Accidentally made an imprint on to my pan
August 21, 2010 11:41 AM   Subscribe

How would you clean off an imprint of a towel on a stainless steel pan?

I was doing the dance of the waterdrops test last with my pan and accidentally tried to use a microfibre cloth to wipe away the water beads. The pan singed the cloth where it made contact and now there's a pattern of dots on my pan. You can even feel them if you rub your finger over the pattern so I presume these are melted polyester/nylon/synthetic dots from my kitchen cloth.

I've tried vinegar overnight, boiling with hot water and plain scrubbing to no avail. It's a pretty damn good (and expensive) Calphalon pan so I'm not ready to give up yet. What else can I try?
posted by tksh to Home & Garden (9 answers total)
 
It's stainless steel, try nail polish remover? You aren't going to harm the steel, maybe even try burning it off.

I'd just use steel wool, but it may leave scratches.
posted by Max Power at 11:45 AM on August 21, 2010


I use Barkeeper's Friend for any stubborn deposits on stainless steel pans. Zud cleanser is also good, but I don't like its odor.
posted by wryly at 11:49 AM on August 21, 2010


Baking soda seems to work for these people who've melted plastic on pans: http://chowhound.chow.com/topics/325026
posted by JulianDay at 11:52 AM on August 21, 2010 [1 favorite]


Seconding Barkeeper's Friend. As a last resort, I've used foaming oven cleaners but they're pretty noxious.
posted by Majorita at 12:08 PM on August 21, 2010


Scrape it off with the edge of a sterling silver spoon (silver plate would work, but could be damaged), or copper spatula, because those are softer than stainless steel.

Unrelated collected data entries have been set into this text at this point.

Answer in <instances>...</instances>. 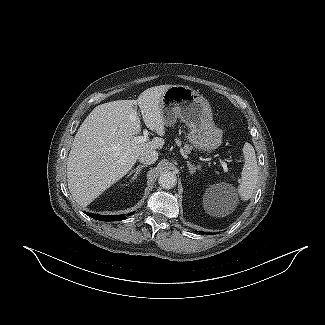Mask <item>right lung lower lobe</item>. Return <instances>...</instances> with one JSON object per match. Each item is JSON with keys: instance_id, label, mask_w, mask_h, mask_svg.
I'll use <instances>...</instances> for the list:
<instances>
[{"instance_id": "obj_1", "label": "right lung lower lobe", "mask_w": 325, "mask_h": 325, "mask_svg": "<svg viewBox=\"0 0 325 325\" xmlns=\"http://www.w3.org/2000/svg\"><path fill=\"white\" fill-rule=\"evenodd\" d=\"M88 216L97 219V220H101V221H119V220H124L126 219L127 216L132 215L133 213H129L127 215L123 214V215H97V214H91V213H86Z\"/></svg>"}]
</instances>
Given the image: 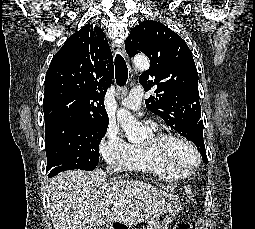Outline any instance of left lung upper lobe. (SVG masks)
<instances>
[{
    "label": "left lung upper lobe",
    "mask_w": 255,
    "mask_h": 229,
    "mask_svg": "<svg viewBox=\"0 0 255 229\" xmlns=\"http://www.w3.org/2000/svg\"><path fill=\"white\" fill-rule=\"evenodd\" d=\"M125 48L131 57L143 53L150 59V68L139 77L145 91L156 93L145 100L146 107L190 139L207 164L198 73L185 41L162 23L145 20L131 30Z\"/></svg>",
    "instance_id": "1"
}]
</instances>
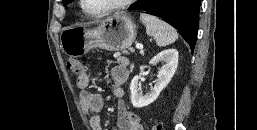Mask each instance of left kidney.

I'd recommend copper mesh, but the last one I bought ('chore boy') was actually copper plated steel, presumably because of the high price of copper.
posted by jamjam at 12:10 PM on August 21, 2010


I'd never use steel wool or anything like it on stainless because it will scratch (from what I've seen). Nylon pads - I call them green pads because they are almost always green (though I've seen red ones) though made by many companies - don't scratch and work well.

I'd try boiling water in the pan and scrapping it while the water is boiling (with a wood spoon and/or green pad), if that didn't work I'd add something acidic to the water (like vinegar). Basically, deglaze the pan. Good luck.
posted by Some1 at 12:19 PM on August 21, 2010


Um, Comet or Bon Amie + hot water will take it right off. But only if it is really stainless. Do not use those on a non-stick surface.
posted by jeffamaphone at 2:14 PM on August 21, 2010


Boiling some baking soda did the trick! Had to use a spoon to scrape off the bits but they came right off. The parts where the cloth had melted are now way shinier than rest of the pan and there's some light scratch marks from the spoon but otherwise it's good as before.

Thanks everyone for the quick answers.

NB. I stick with those green pads too with my stainless steel stuff but I was rubbing the pads thin without taking anything off the plastic. Baking soda though, damn wow.
posted by tksh at 3:18 PM on August 21, 2010


I'd never use steel wool or anything like it on stainless because it will scratch (from what I've seen). Nylon pads - I call them green pads because they are almost always green (though I've seen red ones) though made by many companies - don't scratch and work well.

Beware this advice: proper green Scotch Brite pads do scratch stainless! The scratches are softer and look like dull spots (usually with a shiny dot in the middle denoting where the piece of debris used to be). Blue Scotch Brite pads do not scratch stainless, however.

Use plastic to scrape, and then Bar Keepers Friend to polish it out.